Transcribed page contents
▬▬▬▬▬▬

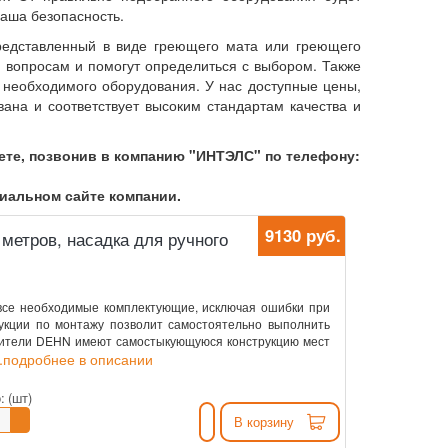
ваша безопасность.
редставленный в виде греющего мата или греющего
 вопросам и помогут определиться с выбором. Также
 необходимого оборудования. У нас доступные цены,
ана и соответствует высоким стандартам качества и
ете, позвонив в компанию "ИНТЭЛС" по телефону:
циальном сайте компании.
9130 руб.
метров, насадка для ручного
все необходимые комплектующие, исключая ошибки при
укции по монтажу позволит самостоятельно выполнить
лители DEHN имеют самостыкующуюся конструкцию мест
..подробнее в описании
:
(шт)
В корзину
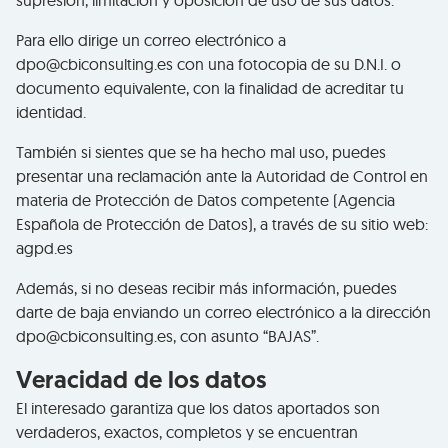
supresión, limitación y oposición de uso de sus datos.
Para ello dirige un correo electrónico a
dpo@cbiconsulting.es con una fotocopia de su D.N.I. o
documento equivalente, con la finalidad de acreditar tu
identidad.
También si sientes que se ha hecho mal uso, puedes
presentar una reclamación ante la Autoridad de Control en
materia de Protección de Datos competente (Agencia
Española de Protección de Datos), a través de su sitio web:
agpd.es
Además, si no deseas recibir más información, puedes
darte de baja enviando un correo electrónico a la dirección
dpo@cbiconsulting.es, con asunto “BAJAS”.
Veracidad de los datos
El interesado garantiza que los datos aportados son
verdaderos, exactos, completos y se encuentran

▬▬▬▬▬▬

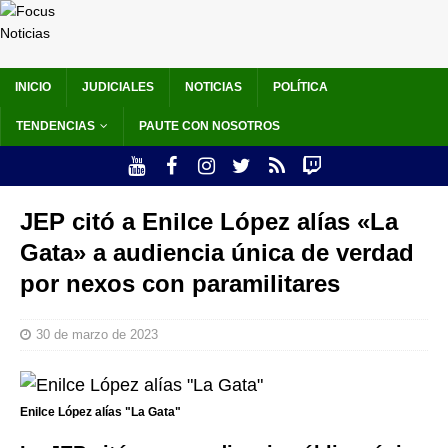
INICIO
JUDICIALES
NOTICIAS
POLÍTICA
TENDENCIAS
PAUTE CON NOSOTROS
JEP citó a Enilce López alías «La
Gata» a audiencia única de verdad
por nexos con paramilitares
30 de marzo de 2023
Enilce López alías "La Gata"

▬▬▬▬▬▬

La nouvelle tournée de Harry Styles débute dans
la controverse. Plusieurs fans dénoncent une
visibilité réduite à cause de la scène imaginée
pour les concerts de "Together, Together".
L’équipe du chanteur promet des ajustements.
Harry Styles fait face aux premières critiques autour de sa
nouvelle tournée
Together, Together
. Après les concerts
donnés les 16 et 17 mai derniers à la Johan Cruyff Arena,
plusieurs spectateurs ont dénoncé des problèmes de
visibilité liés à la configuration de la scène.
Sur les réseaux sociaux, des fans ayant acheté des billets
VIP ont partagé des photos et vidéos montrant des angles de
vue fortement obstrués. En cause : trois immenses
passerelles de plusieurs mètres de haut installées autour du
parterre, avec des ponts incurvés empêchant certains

▬▬▬▬▬▬

## THE TASK
Tell how many lines of the records above contain "puedes", replying with the number only.

## OUTPUT OF THE EXERCISE
2